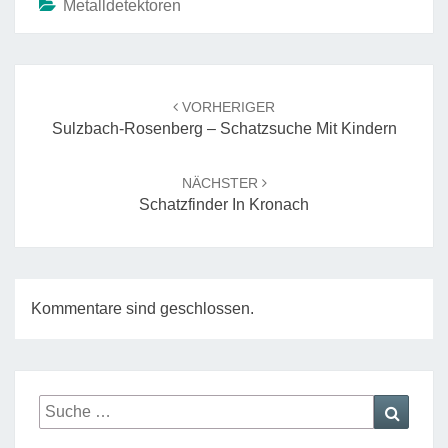
Metalldetektoren
Beitrags-
Navigation
VORHERIGER
Sulzbach-Rosenberg – Schatzsuche Mit Kindern
NÄCHSTER
Schatzfinder In Kronach
Kommentare sind geschlossen.
Suche
Suche
nach:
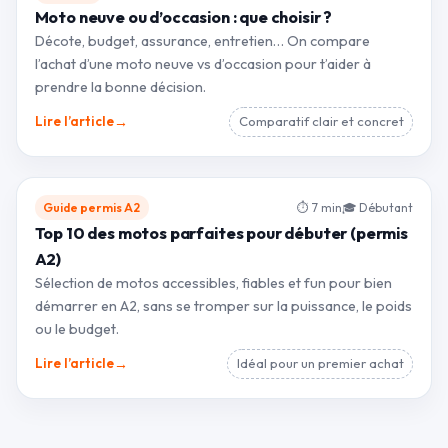
Moto neuve ou d’occasion : que choisir ?
Décote, budget, assurance, entretien… On compare
l’achat d’une moto neuve vs d’occasion pour t’aider à
prendre la bonne décision.
→
Lire l’article
Comparatif clair et concret
Guide permis A2
⏱ 7 min
🎓 Débutant
Top 10 des motos parfaites pour débuter (permis
A2)
Sélection de motos accessibles, fiables et fun pour bien
démarrer en A2, sans se tromper sur la puissance, le poids
ou le budget.
→
Lire l’article
Idéal pour un premier achat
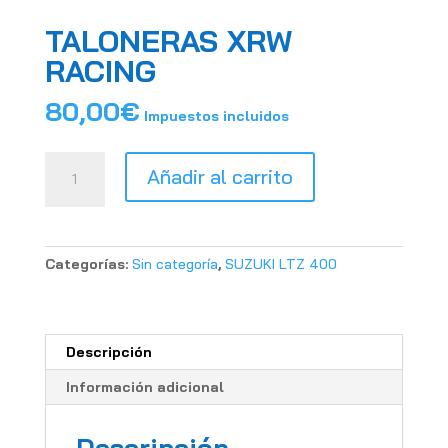
TALONERAS XRW
RACING
80,00
€
Impuestos incluidos
TALONERAS
Añadir al carrito
XRW
RACING
cantidad
Categorías:
Sin categoría
,
SUZUKI LTZ 400
Descripción
Información adicional
Descripción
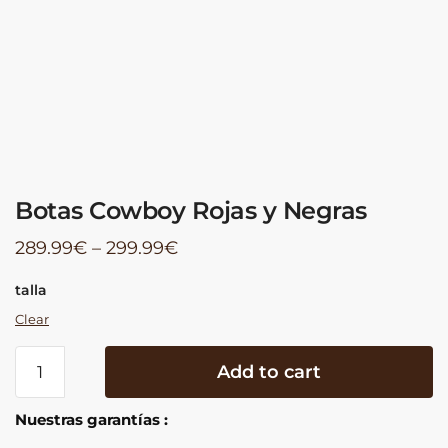
Botas Cowboy Rojas y Negras
289.99
€
–
299.99
€
talla
Clear
Botas
Add to cart
Cowboy
Rojas
Nuestras garantías :
y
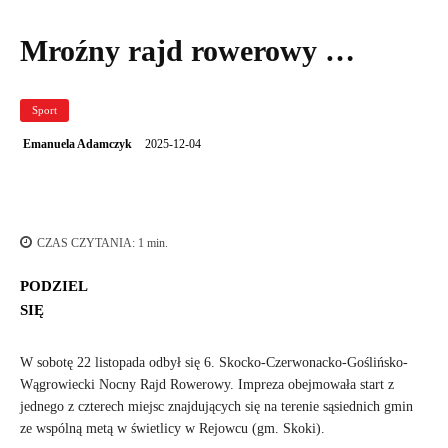
Mroźny rajd rowerowy …
Sport
2025-12-04
Emanuela Adamczyk
CZAS CZYTANIA:
1
min.
PODZIEL
SIĘ
W sobotę 22 listopada odbył się 6. Skocko-Czerwonacko-Goślińsko-
Wągrowiecki Nocny Rajd Rowerowy. Impreza obejmowała start z
jednego z czterech miejsc znajdujących się na terenie sąsiednich gmin
ze wspólną metą w świetlicy w Rejowcu (gm. Skoki).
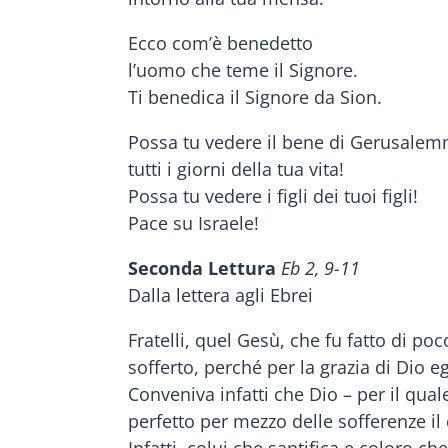
Ecco com’è benedetto
l’uomo che teme il Signore.
Ti benedica il Signore da Sion.
Possa tu vedere il bene di Gerusale
tutti i giorni della tua vita!
Possa tu vedere i figli dei tuoi figli!
Pace su Israele!
Seconda Lettura
Eb 2, 9-11
Dalla lettera agli Ebrei
Fratelli, quel Gesù, che fu fatto di po
sofferto, perché per la grazia di Dio eg
Conveniva infatti che Dio – per il qual
perfetto per mezzo delle sofferenze il
Infatti, colui che santifica e coloro c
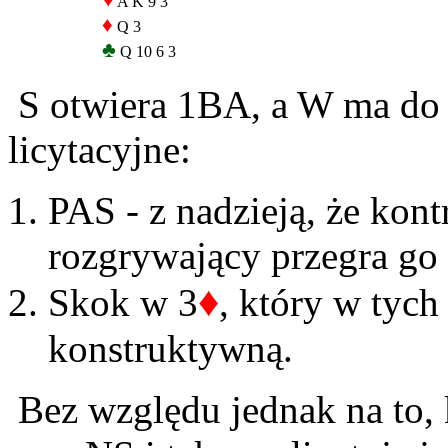
♥
A K 9 3
♦
Q 3
♣
Q 10 6 3
S otwiera 1BA, a W ma do 
licytacyjne:
PAS - z nadzieją, że kont
rozgrywający przegra go
♦
Skok w 3
, który w tych 
konstruktywną.
Bez względu jednak na to,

Exercise instructions. The whole listing should be retyped word for word; none of its pictures belong in the copy.

Your solution.
Metalldetektoren
Beitrags-
Navigation
VORHERIGER
Sulzbach-Rosenberg – Schatzsuche Mit Kindern
NÄCHSTER
Schatzfinder In Kronach
Kommentare sind geschlossen.
Suche
Suche
nach:
Moto neuve ou d’occasion : que choisir ?
Décote, budget, assurance, entretien… On compare
l’achat d’une moto neuve vs d’occasion pour t’aider à
prendre la bonne décision.
→
Lire l’article
Comparatif clair et concret
Guide permis A2
⏱ 7 min
🎓 Débutant
Top 10 des motos parfaites pour débuter (permis
A2)
Sélection de motos accessibles, fiables et fun pour bien
démarrer en A2, sans se tromper sur la puissance, le poids
ou le budget.
→
Lire l’article
Idéal pour un premier achat
TALONERAS XRW
RACING
80,00
€
Impuestos incluidos
TALONERAS
Añadir al carrito
XRW
RACING
cantidad
Categorías:
Sin categoría
,
SUZUKI LTZ 400
Descripción
Información adicional
Descripción
Botas Cowboy Rojas y Negras
289.99
€
–
299.99
€
talla
Clear
Botas
Add to cart
Cowboy
Rojas
Nuestras garantías :
y
Mroźny rajd rowerowy …
Sport
2025-12-04
Emanuela Adamczyk
CZAS CZYTANIA:
1
min.
PODZIEL
SIĘ
W sobotę 22 listopada odbył się 6. Skocko-Czerwonacko-Goślińsko-
Wągrowiecki Nocny Rajd Rowerowy. Impreza obejmowała start z
jednego z czterech miejsc znajdujących się na terenie sąsiednich gmin
ze wspólną metą w świetlicy w Rejowcu (gm. Skoki).
Ecco com’è benedetto
l’uomo che teme il Signore.
Ti benedica il Signore da Sion.
Possa tu vedere il bene di Gerusale
tutti i giorni della tua vita!
Possa tu vedere i figli dei tuoi figli!
Pace su Israele!
Seconda Lettura
Eb 2, 9-11
Dalla lettera agli Ebrei
Fratelli, quel Gesù, che fu fatto di po
sofferto, perché per la grazia di Dio eg
Conveniva infatti che Dio – per il qual
perfetto per mezzo delle sofferenze il
Infatti, colui che santifica e coloro c
♥
A K 9 3
♦
Q 3
♣
Q 10 6 3
S otwiera 1BA, a W ma do 
licytacyjne:
PAS - z nadzieją, że kont
rozgrywający przegra go
♦
Skok w 3
, który w tych 
konstruktywną.
Bez względu jednak na to,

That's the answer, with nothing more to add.